Latin Americans suffered at least three dozen military coups d'etat from the 1960s through the end of the 20th century. They believed they had put that unsavory history behind them with a wave of democratically elected civilian governments, and for the most part they had, until Honduras returned to that bygone era this week with army tanks in the streets, the president ushered into exile at gunpoint -- in his pajamas -- and the Congress waving a phony resignation letter before naming a new president. This was a coup, and it must be reversed.
Before his ouster, President Manuel Zelaya was no democratic saint himself. He was doing battle with the other branches of government over his legally questionable efforts to eliminate presidential term limits. The Supreme Court and Congress declared a referendum on the subject unconstitutional, and the prosecutor's office and electoral tribunal had the ballots confiscated. When the army refused to organize the vote, Zelaya fired the commander of the armed forces.

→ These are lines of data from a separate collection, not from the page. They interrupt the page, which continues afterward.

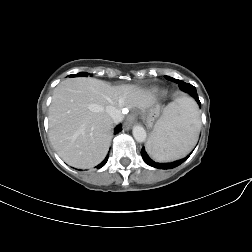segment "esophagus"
<instances>
[{"label":"esophagus","mask_w":252,"mask_h":252,"mask_svg":"<svg viewBox=\"0 0 252 252\" xmlns=\"http://www.w3.org/2000/svg\"><path fill=\"white\" fill-rule=\"evenodd\" d=\"M134 121H135L134 115H129V116L127 117V119L125 120V123H124L125 129H126V130H129V129L133 126Z\"/></svg>","instance_id":"obj_1"}]
</instances>
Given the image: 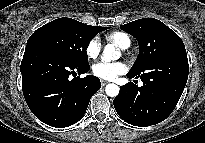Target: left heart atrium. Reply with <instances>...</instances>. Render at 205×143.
<instances>
[{
  "mask_svg": "<svg viewBox=\"0 0 205 143\" xmlns=\"http://www.w3.org/2000/svg\"><path fill=\"white\" fill-rule=\"evenodd\" d=\"M127 66L123 62L99 61L92 66V73L104 80H114L117 76L125 73Z\"/></svg>",
  "mask_w": 205,
  "mask_h": 143,
  "instance_id": "left-heart-atrium-1",
  "label": "left heart atrium"
}]
</instances>
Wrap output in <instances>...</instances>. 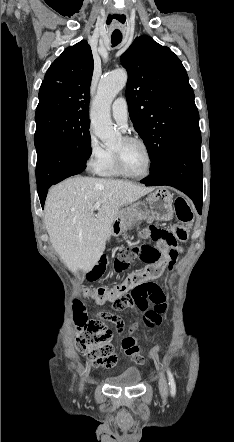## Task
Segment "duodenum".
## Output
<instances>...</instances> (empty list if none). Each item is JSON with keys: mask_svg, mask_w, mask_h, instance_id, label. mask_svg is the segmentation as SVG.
<instances>
[{"mask_svg": "<svg viewBox=\"0 0 234 442\" xmlns=\"http://www.w3.org/2000/svg\"><path fill=\"white\" fill-rule=\"evenodd\" d=\"M119 231H120L119 225H118L117 223L114 224L111 233H112L113 235H116V234L119 233Z\"/></svg>", "mask_w": 234, "mask_h": 442, "instance_id": "410a0bca", "label": "duodenum"}]
</instances>
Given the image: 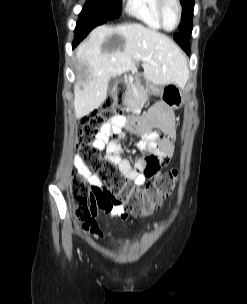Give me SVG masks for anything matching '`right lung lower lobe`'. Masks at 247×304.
<instances>
[{
  "label": "right lung lower lobe",
  "instance_id": "obj_1",
  "mask_svg": "<svg viewBox=\"0 0 247 304\" xmlns=\"http://www.w3.org/2000/svg\"><path fill=\"white\" fill-rule=\"evenodd\" d=\"M106 21L107 20L95 21L93 19L79 18L76 28H75V38H74V42H73V47H75L81 40H83L86 37V36H84V34L86 32H81V31H83L84 29H88L91 31L94 27L101 25V24L105 23Z\"/></svg>",
  "mask_w": 247,
  "mask_h": 304
}]
</instances>
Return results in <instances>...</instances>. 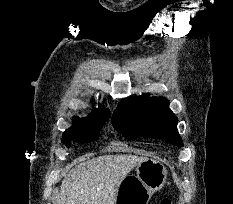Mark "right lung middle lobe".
Masks as SVG:
<instances>
[{
	"mask_svg": "<svg viewBox=\"0 0 233 204\" xmlns=\"http://www.w3.org/2000/svg\"><path fill=\"white\" fill-rule=\"evenodd\" d=\"M106 120L107 118H95L74 123V126L63 133V143L69 147L71 141L86 143L97 140Z\"/></svg>",
	"mask_w": 233,
	"mask_h": 204,
	"instance_id": "right-lung-middle-lobe-1",
	"label": "right lung middle lobe"
}]
</instances>
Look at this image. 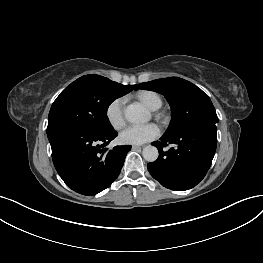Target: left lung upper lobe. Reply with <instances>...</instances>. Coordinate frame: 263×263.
Here are the masks:
<instances>
[{"instance_id": "1", "label": "left lung upper lobe", "mask_w": 263, "mask_h": 263, "mask_svg": "<svg viewBox=\"0 0 263 263\" xmlns=\"http://www.w3.org/2000/svg\"><path fill=\"white\" fill-rule=\"evenodd\" d=\"M136 89L158 92L168 100L172 108V120L164 136L191 128H216L218 117L210 98L187 80L178 77L157 79L140 83Z\"/></svg>"}]
</instances>
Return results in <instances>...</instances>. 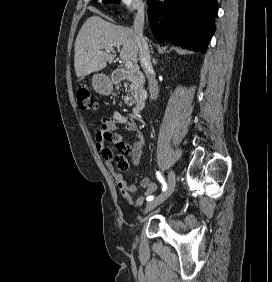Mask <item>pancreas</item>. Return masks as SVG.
<instances>
[{"label":"pancreas","instance_id":"obj_1","mask_svg":"<svg viewBox=\"0 0 272 282\" xmlns=\"http://www.w3.org/2000/svg\"><path fill=\"white\" fill-rule=\"evenodd\" d=\"M129 87H130L129 92L131 93V95L125 96V97H124V101H125L126 104L131 105V104H133V102H134V98H135L136 95H137V91L135 90V84H134V83H131V84L129 85Z\"/></svg>","mask_w":272,"mask_h":282}]
</instances>
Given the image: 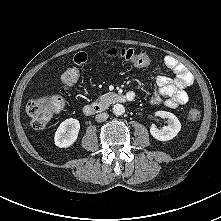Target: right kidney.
<instances>
[{"label": "right kidney", "instance_id": "ca27d5eb", "mask_svg": "<svg viewBox=\"0 0 221 221\" xmlns=\"http://www.w3.org/2000/svg\"><path fill=\"white\" fill-rule=\"evenodd\" d=\"M79 130L80 123L77 119H66L59 125L55 133V145L59 148H68L77 140Z\"/></svg>", "mask_w": 221, "mask_h": 221}]
</instances>
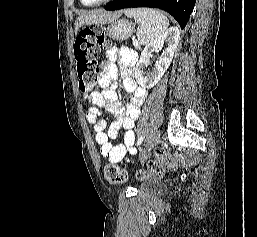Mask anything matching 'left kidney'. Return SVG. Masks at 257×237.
<instances>
[{"instance_id": "5707ae66", "label": "left kidney", "mask_w": 257, "mask_h": 237, "mask_svg": "<svg viewBox=\"0 0 257 237\" xmlns=\"http://www.w3.org/2000/svg\"><path fill=\"white\" fill-rule=\"evenodd\" d=\"M179 39V29L177 27H171L144 48L135 68V78L141 87L149 89L160 81L171 64ZM164 44L167 46L163 49L161 56L155 62L152 72L146 74L144 69L150 64L151 53L162 50Z\"/></svg>"}]
</instances>
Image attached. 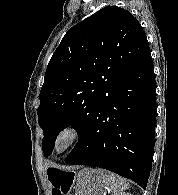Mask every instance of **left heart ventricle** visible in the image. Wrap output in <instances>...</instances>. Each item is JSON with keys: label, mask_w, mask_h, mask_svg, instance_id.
<instances>
[{"label": "left heart ventricle", "mask_w": 178, "mask_h": 195, "mask_svg": "<svg viewBox=\"0 0 178 195\" xmlns=\"http://www.w3.org/2000/svg\"><path fill=\"white\" fill-rule=\"evenodd\" d=\"M66 143H67V140H66V139H62V140L60 141V143H59V146H60V147H63V146L66 145Z\"/></svg>", "instance_id": "obj_1"}]
</instances>
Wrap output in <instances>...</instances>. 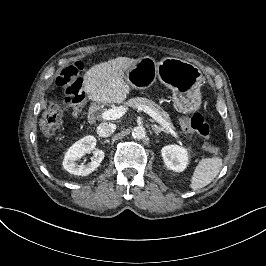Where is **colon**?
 I'll list each match as a JSON object with an SVG mask.
<instances>
[{
    "label": "colon",
    "mask_w": 266,
    "mask_h": 266,
    "mask_svg": "<svg viewBox=\"0 0 266 266\" xmlns=\"http://www.w3.org/2000/svg\"><path fill=\"white\" fill-rule=\"evenodd\" d=\"M82 69L83 62L81 60H75L67 65L57 77V84L63 91L64 100L62 102L59 98H53L46 113L42 117L40 126L45 136L53 135L58 129L61 115L68 103H72L73 106H76L83 101L84 96L81 91L83 84V79L81 77ZM183 125L186 130L197 132L203 140V145L207 151H218V148L208 141L211 128L201 113L194 112L183 122Z\"/></svg>",
    "instance_id": "obj_1"
}]
</instances>
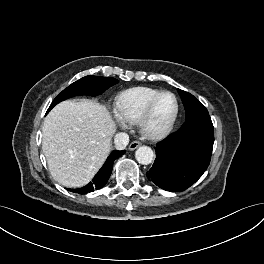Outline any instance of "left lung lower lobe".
Returning a JSON list of instances; mask_svg holds the SVG:
<instances>
[{
  "label": "left lung lower lobe",
  "instance_id": "0a47b994",
  "mask_svg": "<svg viewBox=\"0 0 264 264\" xmlns=\"http://www.w3.org/2000/svg\"><path fill=\"white\" fill-rule=\"evenodd\" d=\"M214 143L211 119L182 126L155 147L156 159L146 174L160 188L179 192L194 184L209 166Z\"/></svg>",
  "mask_w": 264,
  "mask_h": 264
}]
</instances>
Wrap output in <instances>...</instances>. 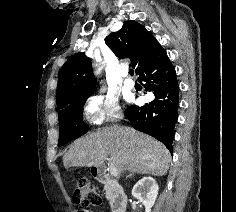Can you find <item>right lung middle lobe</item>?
Wrapping results in <instances>:
<instances>
[{"instance_id":"right-lung-middle-lobe-1","label":"right lung middle lobe","mask_w":236,"mask_h":212,"mask_svg":"<svg viewBox=\"0 0 236 212\" xmlns=\"http://www.w3.org/2000/svg\"><path fill=\"white\" fill-rule=\"evenodd\" d=\"M89 96L77 98L58 112L60 125L58 146L77 139L87 132L88 127L82 121V113L83 105Z\"/></svg>"}]
</instances>
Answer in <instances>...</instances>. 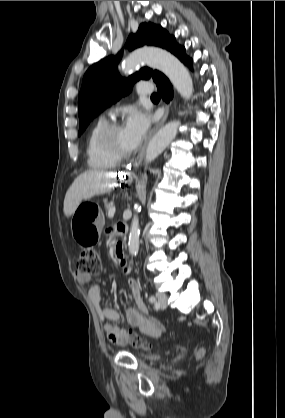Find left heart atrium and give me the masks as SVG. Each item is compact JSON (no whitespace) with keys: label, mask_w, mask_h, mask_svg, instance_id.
I'll use <instances>...</instances> for the list:
<instances>
[{"label":"left heart atrium","mask_w":285,"mask_h":418,"mask_svg":"<svg viewBox=\"0 0 285 418\" xmlns=\"http://www.w3.org/2000/svg\"><path fill=\"white\" fill-rule=\"evenodd\" d=\"M150 127L149 116L138 109L131 110L125 120L124 130L126 131L132 147L137 146Z\"/></svg>","instance_id":"39dd6f15"}]
</instances>
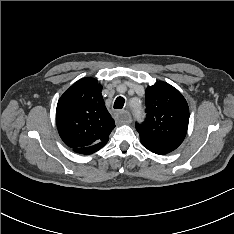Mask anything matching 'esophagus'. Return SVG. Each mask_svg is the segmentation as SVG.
<instances>
[{
	"instance_id": "obj_1",
	"label": "esophagus",
	"mask_w": 234,
	"mask_h": 234,
	"mask_svg": "<svg viewBox=\"0 0 234 234\" xmlns=\"http://www.w3.org/2000/svg\"><path fill=\"white\" fill-rule=\"evenodd\" d=\"M119 116L125 123H130L132 121L131 114L127 110L121 111Z\"/></svg>"
}]
</instances>
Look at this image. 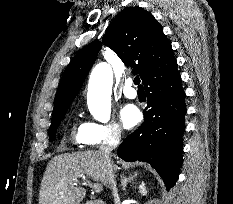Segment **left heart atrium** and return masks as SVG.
<instances>
[{"label": "left heart atrium", "instance_id": "1", "mask_svg": "<svg viewBox=\"0 0 233 204\" xmlns=\"http://www.w3.org/2000/svg\"><path fill=\"white\" fill-rule=\"evenodd\" d=\"M120 119L123 126L129 129L140 121L141 113L135 105L127 104L120 111Z\"/></svg>", "mask_w": 233, "mask_h": 204}]
</instances>
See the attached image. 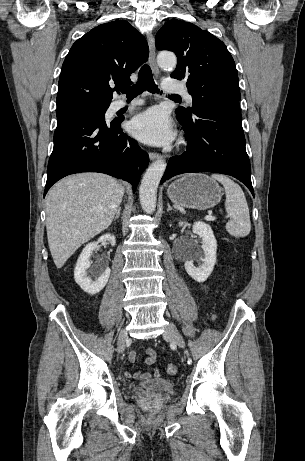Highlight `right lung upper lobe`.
I'll list each match as a JSON object with an SVG mask.
<instances>
[{
    "instance_id": "cb5924a9",
    "label": "right lung upper lobe",
    "mask_w": 305,
    "mask_h": 461,
    "mask_svg": "<svg viewBox=\"0 0 305 461\" xmlns=\"http://www.w3.org/2000/svg\"><path fill=\"white\" fill-rule=\"evenodd\" d=\"M148 44L126 21L101 24L71 47L62 65L57 109L110 104L111 85L131 84L129 75L147 60Z\"/></svg>"
}]
</instances>
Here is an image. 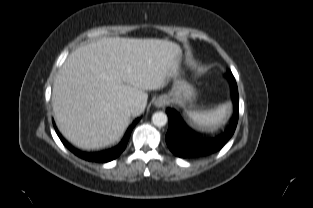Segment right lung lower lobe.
Masks as SVG:
<instances>
[{
	"instance_id": "right-lung-lower-lobe-1",
	"label": "right lung lower lobe",
	"mask_w": 313,
	"mask_h": 208,
	"mask_svg": "<svg viewBox=\"0 0 313 208\" xmlns=\"http://www.w3.org/2000/svg\"><path fill=\"white\" fill-rule=\"evenodd\" d=\"M139 119H137L132 126L130 127V129L128 130L125 138L123 139V141L119 144V146H116L110 150L107 151H103V152H98V153H84V152H80L79 150H76L75 148H73L71 145H69L62 137L61 135L58 133V136L60 137V139L62 140V142L64 143V145L70 149L74 154H76L77 156H79L82 159L88 160V161H95V162H108L111 160H114L115 158H117L122 151L126 148L127 142L129 140L130 137V133L133 129V127L135 126V124L137 123Z\"/></svg>"
}]
</instances>
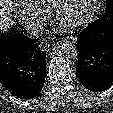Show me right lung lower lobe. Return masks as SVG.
Instances as JSON below:
<instances>
[{
	"mask_svg": "<svg viewBox=\"0 0 113 113\" xmlns=\"http://www.w3.org/2000/svg\"><path fill=\"white\" fill-rule=\"evenodd\" d=\"M45 57L36 39L12 27L0 36V83L20 99L38 96L46 77Z\"/></svg>",
	"mask_w": 113,
	"mask_h": 113,
	"instance_id": "98d812e1",
	"label": "right lung lower lobe"
}]
</instances>
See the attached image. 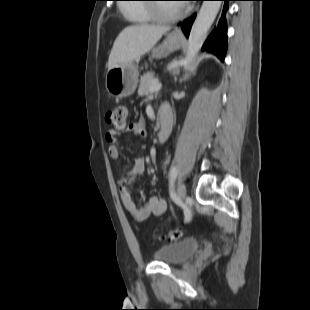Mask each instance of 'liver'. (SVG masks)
Masks as SVG:
<instances>
[{
    "mask_svg": "<svg viewBox=\"0 0 310 310\" xmlns=\"http://www.w3.org/2000/svg\"><path fill=\"white\" fill-rule=\"evenodd\" d=\"M169 30L168 26L156 25L126 27L113 44L108 58V69L137 61L148 53Z\"/></svg>",
    "mask_w": 310,
    "mask_h": 310,
    "instance_id": "liver-1",
    "label": "liver"
}]
</instances>
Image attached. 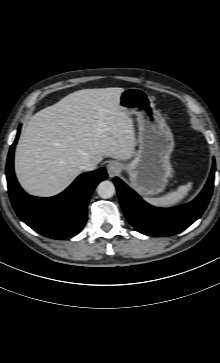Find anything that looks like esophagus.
Instances as JSON below:
<instances>
[{"label":"esophagus","mask_w":220,"mask_h":363,"mask_svg":"<svg viewBox=\"0 0 220 363\" xmlns=\"http://www.w3.org/2000/svg\"><path fill=\"white\" fill-rule=\"evenodd\" d=\"M120 170H121L120 165L116 162H110L107 165V172H108L109 177H111V178H113L117 174H119Z\"/></svg>","instance_id":"esophagus-1"}]
</instances>
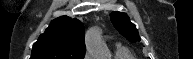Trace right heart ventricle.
Returning a JSON list of instances; mask_svg holds the SVG:
<instances>
[{"mask_svg": "<svg viewBox=\"0 0 193 59\" xmlns=\"http://www.w3.org/2000/svg\"><path fill=\"white\" fill-rule=\"evenodd\" d=\"M114 59H136V58L128 49L119 48L115 52Z\"/></svg>", "mask_w": 193, "mask_h": 59, "instance_id": "1", "label": "right heart ventricle"}]
</instances>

The Organization of American States demonstrated extraordinary unity in condemning the coup. That's not surprising, as the OAS includes many countries such as Chile, Argentina and Brazil that have overcome military dictatorships. The U.S., however, was initially more cautious. Instead of calling it a coup, Secretary of State Hillary Rodham Clinton referred to "the underlying problems that led to [Sunday's] events." Only on Monday did President Obama finally call those events by their name.